We picked her up almost every weekend, but never went inside her house. Natalie would slip out like she’d been waiting, the door cracked just enough for her to squeeze through.
I knew what was in there, though. Moose, from work, had taken me up to her place one night when he’d offered me a ride. It would have been a long, cold walk home, so I’d gladly accepted.
“Just gotta run a quick errand on the way,” he’d said as I’d followed him to his car. Moose had waved me to the rear door, and I’d noticed an arm hanging out the passenger window. I recognized the ripped-up surplus jacket. Wynn Bishe. Another Buford High deadbeat who’d graduated—or at least left—a couple years before.
“He needs a ride home,” Moose said.
Wynn snorted. “What’re you, his babysitter?”
“Jeez, Wynn—” Moose said.
“I can walk,” I said, reaching for the handle. But Moose had already started the car and now threw it into reverse.

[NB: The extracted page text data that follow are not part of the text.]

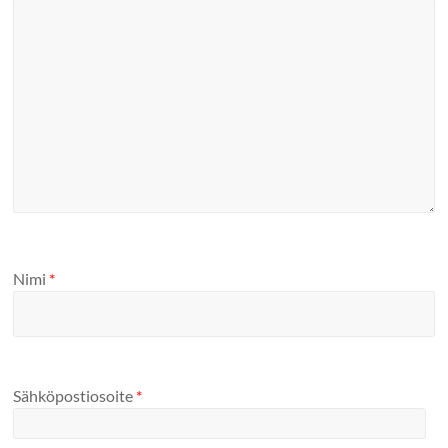
Nimi
*
Sähköpostiosoite
*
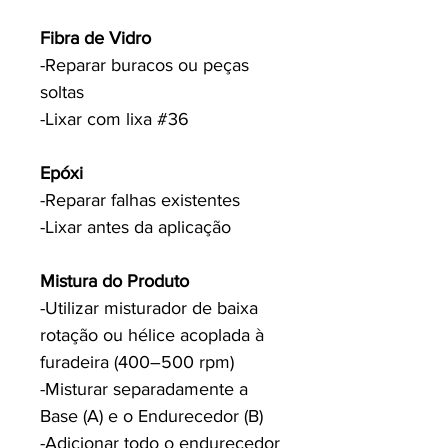
Fibra de Vidro
-Reparar buracos ou peças
soltas
-Lixar com lixa #36
Epóxi
-Reparar falhas existentes
-Lixar antes da aplicação
Mistura do Produto
-Utilizar misturador de baixa
rotação ou hélice acoplada à
furadeira (400–500 rpm)
-Misturar separadamente a
Base (A) e o Endurecedor (B)
-Adicionar todo o endurecedor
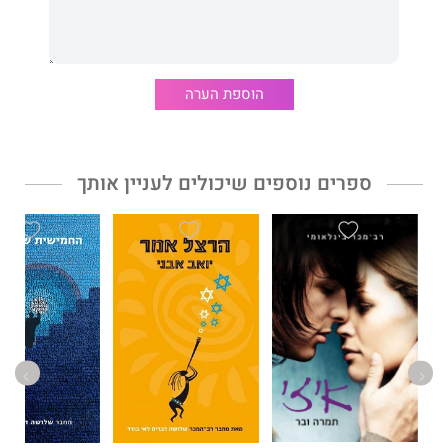
בודד, החמישית של צ׳ונג לוי והרצל אמר. "הקול הספרותי של יואב
אבני הוא אחר במובן הטוב של המילה. אתם יותר ממוזמנים לגלות
אותו בעצמכם."
אריאל שנבל, מקור ראשון
הוספת הערה
ספרים נוספים שיכולים לעניין אותך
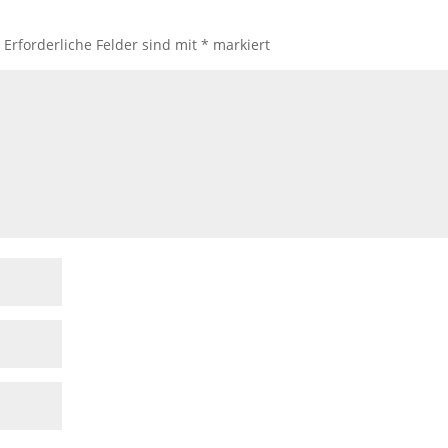
.
Erforderliche Felder sind mit
*
markiert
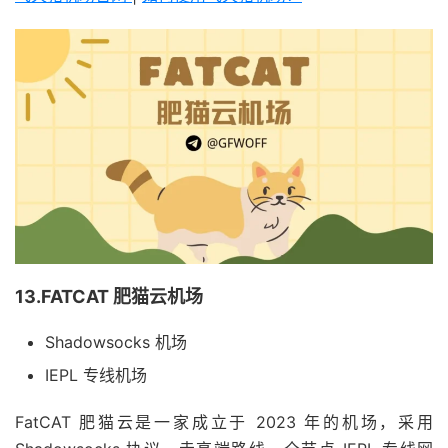
13.FATCAT 肥猫云机场
Shadowsocks 机场
IEPL 专线机场
FatCAT 肥猫云是一家成立于 2023 年的机场，采用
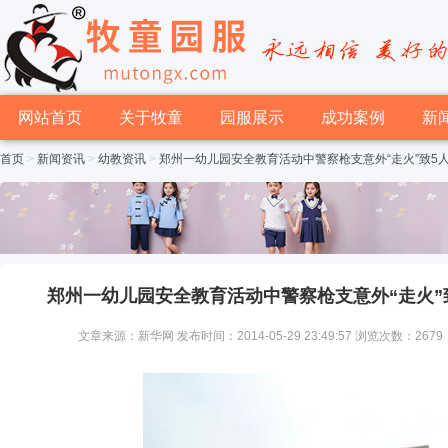
网站首页
关于牧童
园服展示
成功案例
新
首页
>
新闻资讯
>
幼教资讯
>
郑州一幼儿园安全教育活动中警察枪支意外“走火”致5
郑州一幼儿园安全教育活动中警察枪支意外“走火”
文章来源：新华网 发布时间：2014-05-29 23:49:57 浏览次数：2679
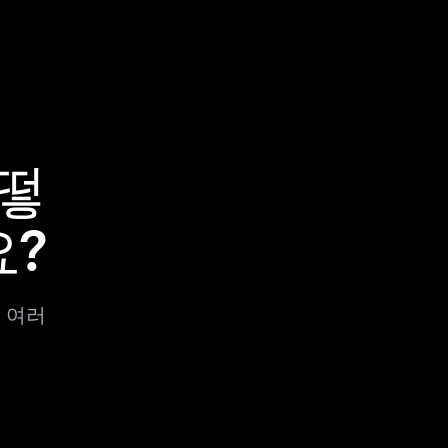
어떻
요?
면 여러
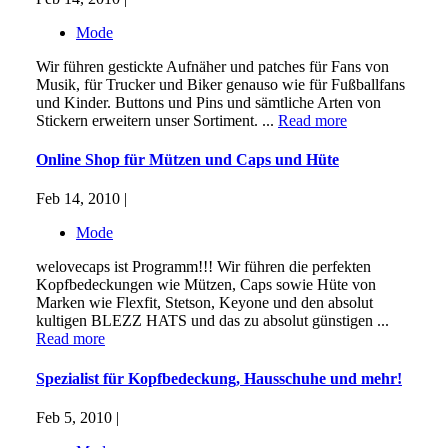
Mode
Wir führen gestickte Aufnäher und patches für Fans von
Musik, für Trucker und Biker genauso wie für Fußballfans
und Kinder. Buttons und Pins und sämtliche Arten von
Stickern erweitern unser Sortiment. ...
Read more
Online Shop für Mützen und Caps und Hüte
Feb 14, 2010 |
Mode
welovecaps ist Programm!!! Wir führen die perfekten
Kopfbedeckungen wie Mützen, Caps sowie Hüte von
Marken wie Flexfit, Stetson, Keyone und den absolut
kultigen BLEZZ HATS und das zu absolut günstigen ...
Read more
Spezialist für Kopfbedeckung, Hausschuhe und mehr!
Feb 5, 2010 |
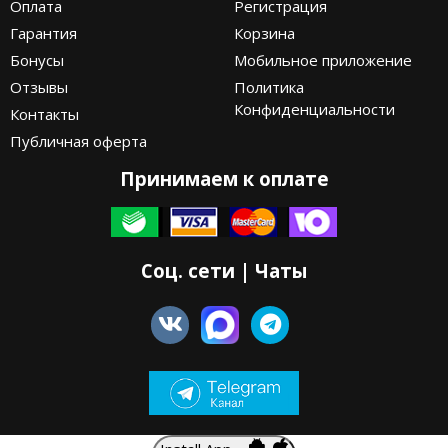
Оплата
Регистрация
Гарантия
Корзина
Бонусы
Мобильное приложение
Отзывы
Политика
Конфиденциальности
Контакты
Публичная оферта
Принимаем к оплате
Соц. сети | Чаты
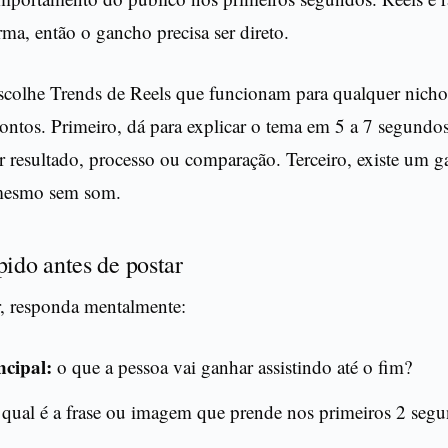
orma, então o gancho precisa ser direto.
colhe Trends de Reels que funcionam para qualquer nicho
ontos. Primeiro, dá para explicar o tema em 5 a 7 segundo
r resultado, processo ou comparação. Terceiro, existe um g
 mesmo sem som.
pido antes de postar
r, responda mentalmente:
ncipal:
o que a pessoa vai ganhar assistindo até o fim?
qual é a frase ou imagem que prende nos primeiros 2 seg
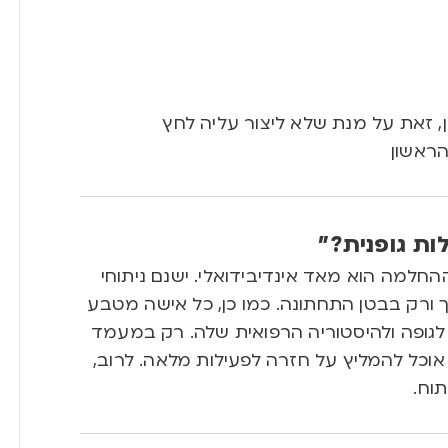
ן, זאת על מנת שלא ליצור עליה לחץ
הראשון
ות גופנית?”
החלמה הוא מאד אינדיבידואלי. ישנם ניתוחי
ורק בבטן התחתונה. כמו כן, כל אישה מטבע
גופה ולהיסטוריה הרפואית שלה. רק במעמד
אוכל להמליץ על חזרה לפעילות מלאה. לרוב,
וח.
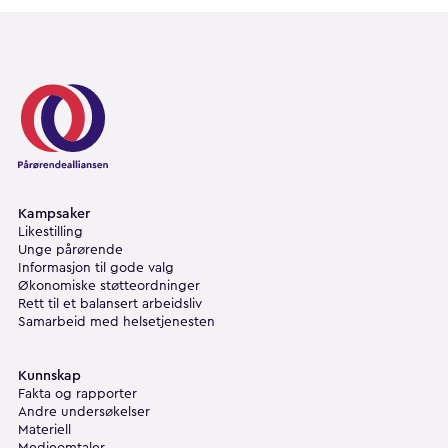
Pårørendealliansen
Kampsaker
Likestilling
Unge pårørende
Informasjon til gode valg
Økonomiske støtteordninger
Rett til et balansert arbeidsliv
Samarbeid med helsetjenesten
Kunnskap
Fakta og rapporter
Andre undersøkelser
Materiell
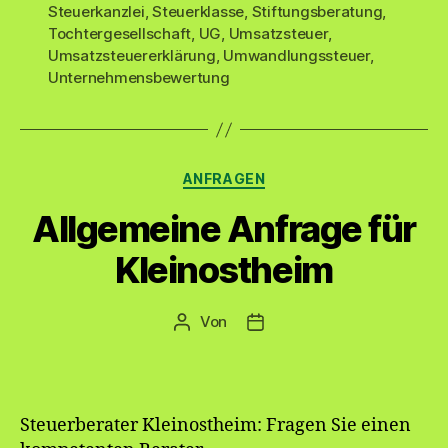
Steuerkanzlei
,
Steuerklasse
,
Stiftungsberatung
,
Tochtergesellschaft
,
UG
,
Umsatzsteuer
,
Umsatzsteuererklärung
,
Umwandlungssteuer
,
Unternehmensbewertung
Kategorien
ANFRAGEN
Allgemeine Anfrage für
Kleinostheim
Von
Beitragsautor
Veröffentlichungsdatum
Steuerberater Kleinostheim: Fragen Sie einen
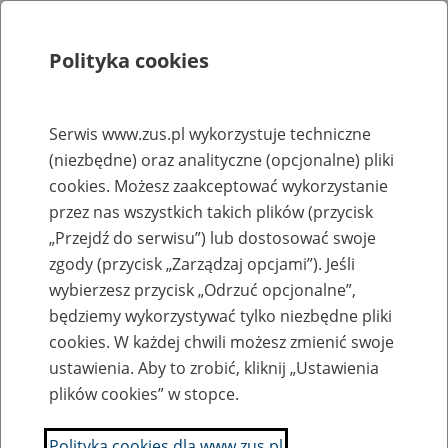
Polityka cookies
Szukaj
Menu
Serwis www.zus.pl wykorzystuje techniczne
(niezbędne) oraz analityczne (opcjonalne) pliki
Rejestry, ewidencje i archiwa
cookies. Możesz zaakceptować wykorzystanie
Baza zlikwidowanych lub
przez nas wszystkich takich plików (przycisk
„Przejdź do serwisu”) lub dostosować swoje
przekształconych zakładów pracy
zgody (przycisk „Zarządzaj opcjami”). Jeśli
wybierzesz przycisk „Odrzuć opcjonalne”,
Nazwa zakładu pracy:
będziemy wykorzystywać tylko niezbędne pliki
cookies. W każdej chwili możesz zmienić swoje
ustawienia. Aby to zrobić, kliknij „Ustawienia
plików cookies” w stopce.
SZUKAJ
Polityka cookies dla www.zus.pl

“Forget it.” He glared at Wynn.
Wynn just shook his head. “Not smart, Moose.”
I sat stiffly in back, ignoring the cold air whistling in from the open windows. I felt like somebody’s kid brother no one wants around, even though Moose was in my grade. Not that I’d said a word to him since elementary school before he’d started at the restaurant. Moose went to vo-tech most days, and when I did see him, he was usually smoking with the other ’heads two steps off the Buford High curb—not school property. But despite his crappy choice of friends, habits, and death metal T-shirts, Moose was mostly okay.
We sped down back roads, then up a winding, unlit lane, Wynn smoking and Moose nodding randomly to Zeppelin, tapping his lucky skull-and-crossbones lighter against the wheel. Finally we pulled off the road and parked by a run-down trailer.